Give the number of lines below that contain "khoản", with no other output.

═════ RECORDS PROVIDED ═════

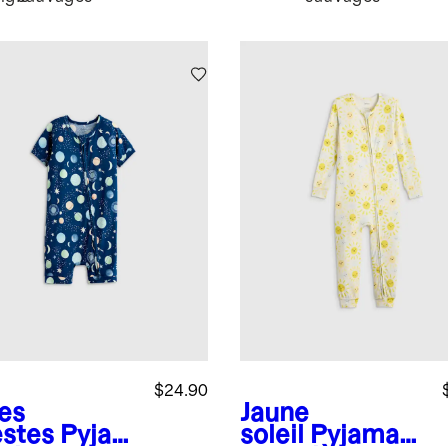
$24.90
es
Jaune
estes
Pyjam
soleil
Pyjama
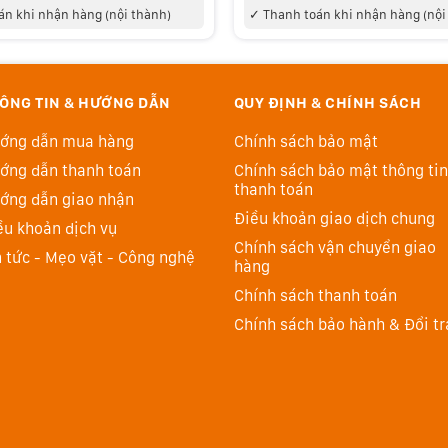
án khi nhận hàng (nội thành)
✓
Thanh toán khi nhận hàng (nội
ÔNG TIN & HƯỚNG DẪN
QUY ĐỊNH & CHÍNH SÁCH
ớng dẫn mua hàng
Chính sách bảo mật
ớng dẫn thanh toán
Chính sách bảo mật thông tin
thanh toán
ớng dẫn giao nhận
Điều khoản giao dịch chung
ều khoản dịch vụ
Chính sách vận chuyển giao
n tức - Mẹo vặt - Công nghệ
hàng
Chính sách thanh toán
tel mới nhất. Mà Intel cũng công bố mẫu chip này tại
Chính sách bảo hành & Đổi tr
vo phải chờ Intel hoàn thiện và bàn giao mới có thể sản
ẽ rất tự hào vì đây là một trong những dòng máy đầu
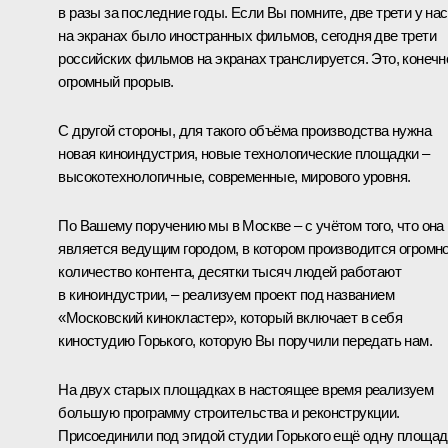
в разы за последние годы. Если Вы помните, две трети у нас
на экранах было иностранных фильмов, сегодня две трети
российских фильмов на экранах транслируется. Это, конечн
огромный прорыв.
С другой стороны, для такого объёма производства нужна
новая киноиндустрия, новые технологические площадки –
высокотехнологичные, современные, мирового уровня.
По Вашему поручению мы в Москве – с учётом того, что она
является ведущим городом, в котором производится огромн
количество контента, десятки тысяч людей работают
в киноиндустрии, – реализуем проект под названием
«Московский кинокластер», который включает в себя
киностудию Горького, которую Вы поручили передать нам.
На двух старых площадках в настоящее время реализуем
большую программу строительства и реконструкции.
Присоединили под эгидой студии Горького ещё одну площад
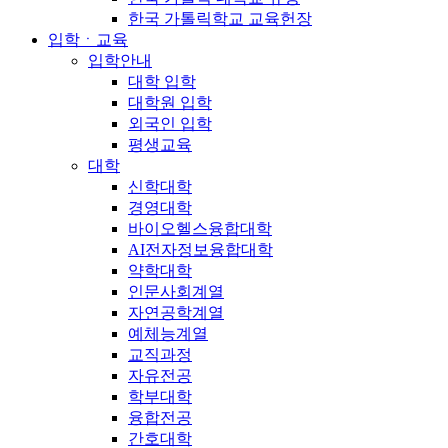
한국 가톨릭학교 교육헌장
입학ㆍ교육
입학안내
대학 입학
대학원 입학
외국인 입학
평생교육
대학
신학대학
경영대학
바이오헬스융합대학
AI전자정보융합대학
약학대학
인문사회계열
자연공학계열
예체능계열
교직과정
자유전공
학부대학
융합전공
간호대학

═════
═════ RECORDS PROVIDED ═════

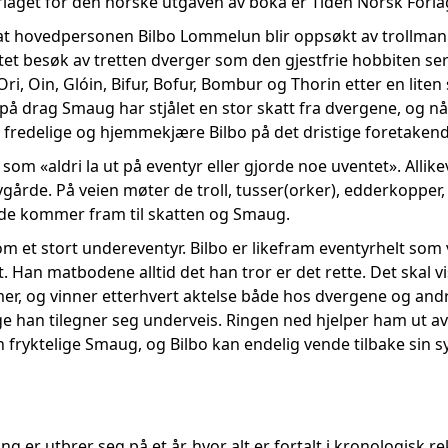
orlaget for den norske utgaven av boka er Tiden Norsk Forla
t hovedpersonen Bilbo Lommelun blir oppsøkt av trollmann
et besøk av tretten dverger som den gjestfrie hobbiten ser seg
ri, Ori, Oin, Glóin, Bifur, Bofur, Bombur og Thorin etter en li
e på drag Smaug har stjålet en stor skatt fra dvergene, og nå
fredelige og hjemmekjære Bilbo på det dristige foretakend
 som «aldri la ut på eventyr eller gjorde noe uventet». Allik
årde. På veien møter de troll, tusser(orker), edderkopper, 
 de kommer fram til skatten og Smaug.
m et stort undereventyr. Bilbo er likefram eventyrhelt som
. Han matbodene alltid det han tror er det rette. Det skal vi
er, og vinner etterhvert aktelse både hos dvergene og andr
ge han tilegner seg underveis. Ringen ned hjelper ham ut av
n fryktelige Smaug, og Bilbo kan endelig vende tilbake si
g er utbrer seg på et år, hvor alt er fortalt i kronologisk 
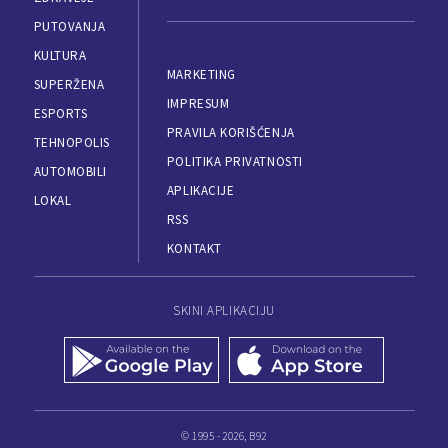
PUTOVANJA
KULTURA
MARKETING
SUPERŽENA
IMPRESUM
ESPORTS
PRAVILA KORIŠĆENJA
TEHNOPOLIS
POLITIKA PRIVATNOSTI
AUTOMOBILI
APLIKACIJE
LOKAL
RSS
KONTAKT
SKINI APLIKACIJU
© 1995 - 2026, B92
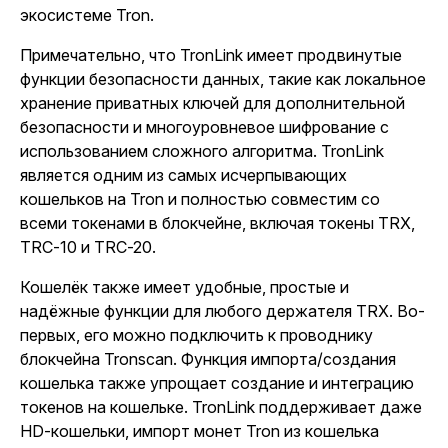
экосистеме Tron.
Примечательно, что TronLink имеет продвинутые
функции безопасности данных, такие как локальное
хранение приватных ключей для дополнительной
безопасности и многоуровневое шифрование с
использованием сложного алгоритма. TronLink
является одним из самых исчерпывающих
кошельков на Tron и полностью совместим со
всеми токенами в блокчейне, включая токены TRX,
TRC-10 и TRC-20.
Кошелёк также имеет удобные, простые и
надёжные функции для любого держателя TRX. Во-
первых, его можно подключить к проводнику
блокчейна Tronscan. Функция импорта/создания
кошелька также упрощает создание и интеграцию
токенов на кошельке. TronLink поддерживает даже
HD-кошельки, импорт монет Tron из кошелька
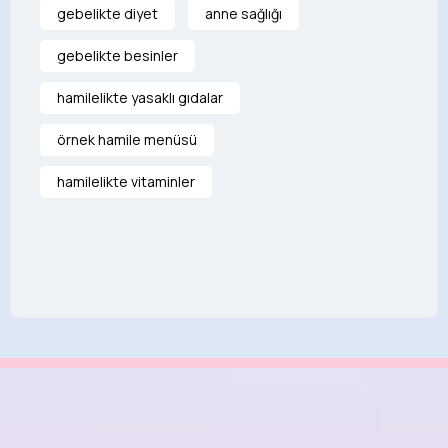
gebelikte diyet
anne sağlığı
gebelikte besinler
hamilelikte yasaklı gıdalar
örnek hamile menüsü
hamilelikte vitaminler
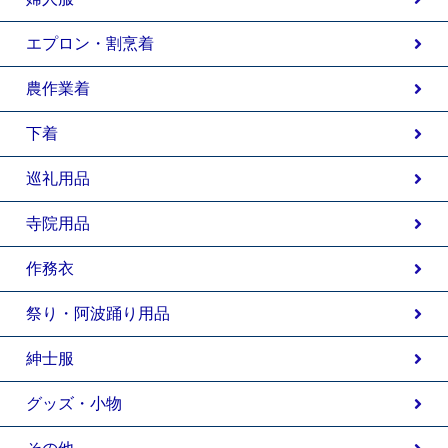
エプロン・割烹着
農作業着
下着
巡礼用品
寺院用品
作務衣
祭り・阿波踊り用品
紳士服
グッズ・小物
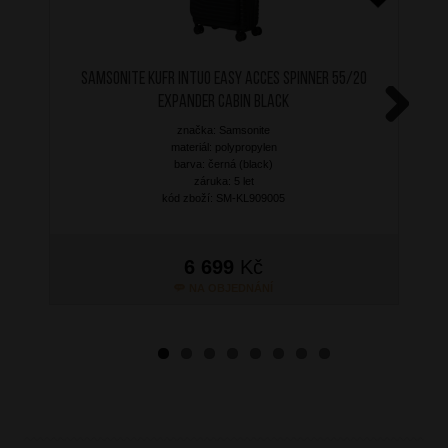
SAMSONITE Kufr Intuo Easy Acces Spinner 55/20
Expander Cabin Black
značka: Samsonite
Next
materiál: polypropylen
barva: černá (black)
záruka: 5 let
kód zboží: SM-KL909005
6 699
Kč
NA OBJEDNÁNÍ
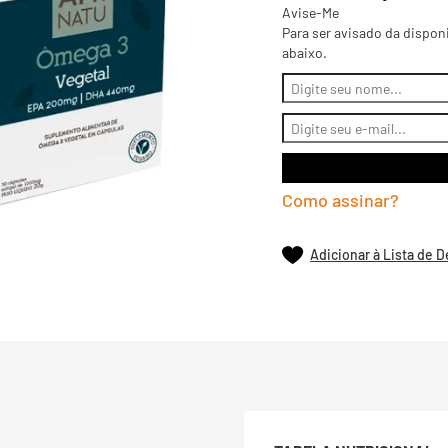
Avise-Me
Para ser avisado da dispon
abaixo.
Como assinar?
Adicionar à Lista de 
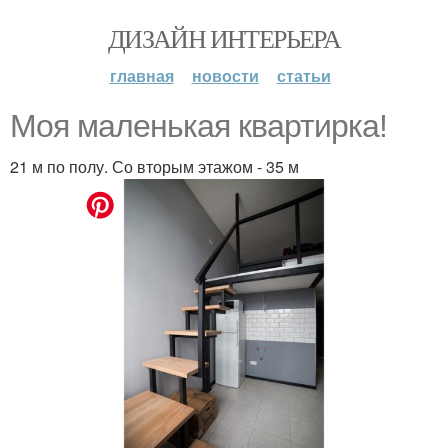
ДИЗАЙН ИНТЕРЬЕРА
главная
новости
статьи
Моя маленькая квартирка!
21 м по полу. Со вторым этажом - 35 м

═════
═════ RECORDS PROVIDED ═════

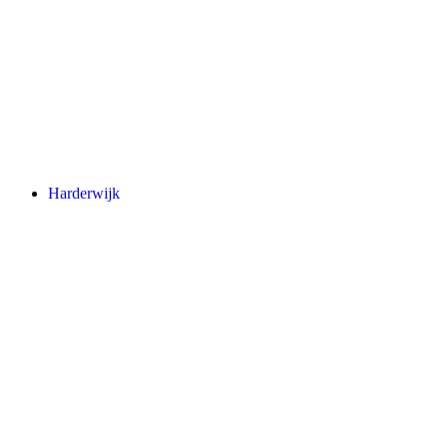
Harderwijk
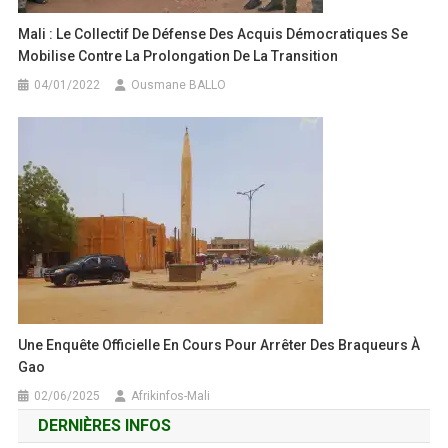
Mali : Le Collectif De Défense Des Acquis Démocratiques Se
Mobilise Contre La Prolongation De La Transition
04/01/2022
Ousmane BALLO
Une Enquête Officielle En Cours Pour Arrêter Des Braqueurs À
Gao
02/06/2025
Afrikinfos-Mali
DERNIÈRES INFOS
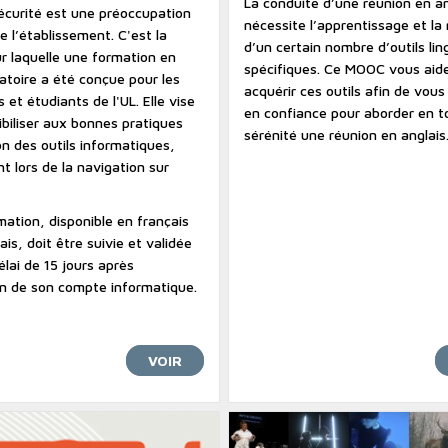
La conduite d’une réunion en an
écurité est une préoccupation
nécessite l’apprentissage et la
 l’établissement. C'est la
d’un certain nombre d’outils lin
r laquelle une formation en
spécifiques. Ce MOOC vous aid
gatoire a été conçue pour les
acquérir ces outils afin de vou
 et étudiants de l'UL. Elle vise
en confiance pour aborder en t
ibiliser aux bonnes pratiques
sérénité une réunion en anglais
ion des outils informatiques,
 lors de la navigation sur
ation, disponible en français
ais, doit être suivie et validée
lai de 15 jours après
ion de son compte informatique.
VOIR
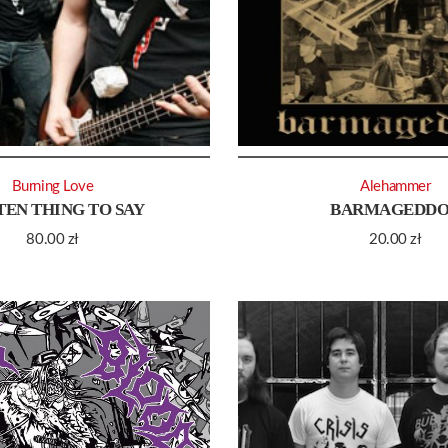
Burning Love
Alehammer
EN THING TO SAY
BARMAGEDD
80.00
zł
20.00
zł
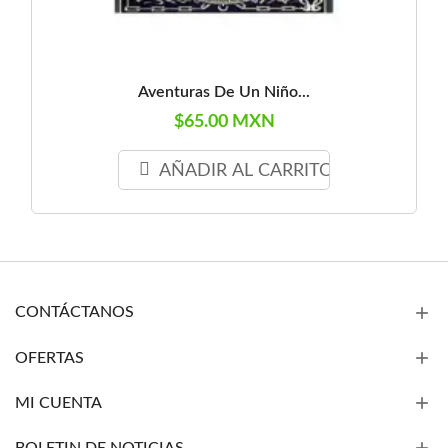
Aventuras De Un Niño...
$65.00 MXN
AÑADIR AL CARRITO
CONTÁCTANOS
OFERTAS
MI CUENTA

═════

§ **RESPONSE**
2